Though many of the tales add sexual elements where they were previously implicit (at most), Carter was adamant that her work was not the sexualization of these primeval tales. She explains that her motive was to “extract the latent content from the traditional stories” (from a 1985 interview). The stories, then, are the relevant fairy tales for our post-Freudian age: Latent sexual content is brought to the fore. Carter shows us that these tales are not antiquated, only antique. And, to indulge the metaphor, Carter has gone thrifting and brought these stately pieces into the fore of modern spaces, giving them new relevance.
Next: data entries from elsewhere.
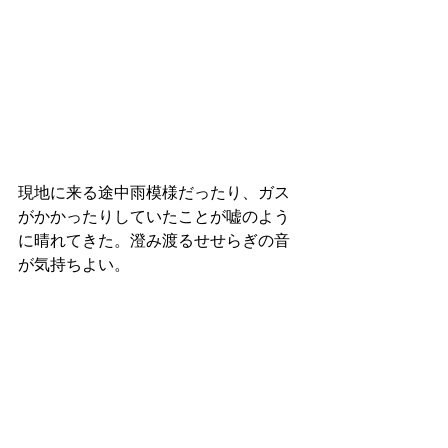
現地に来る途中雨模様だったり、ガス
がかかったりしていたことが嘘のよう
に晴れてきた。澄み渡るせせらぎの音
が気持ちよい。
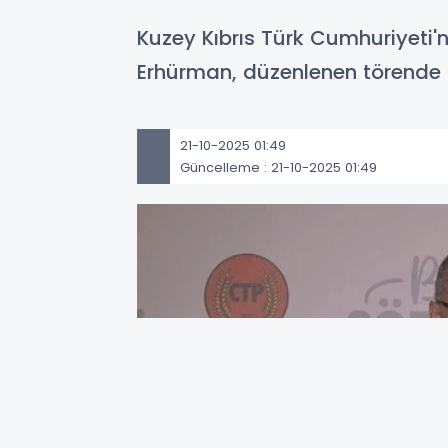
Kuzey Kıbrıs Türk Cumhuriyeti
Erhürman, düzenlenen törende 
21-10-2025 01:49
Güncelleme : 21-10-2025 01:49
Aside from the evocative content of Carter’s stories, the dark, sometimes bloody, always macabre plots are perfect for curling up with hot tea under a warm blanket when proportion of the day that is night is increasing at its fastest rate. This time of year, late autumn, is the temporal setting for eight of the ten stories, which take place in the cold, from fall through midwinter. My personal favorite, “The Erl-King” takes place on “a cold day of late October, when the withered blackberries dangled like their own dour spooks on the discoloured brambles.” She writes that “the stark elders have an anorexic look; there is not much in the autumn wood to make you smile but it is not yet, not quite yet, the saddest time of year.” The story, like many in the collection, is about desire: for love, for sex, for freedom, and the dour spooks of each of those.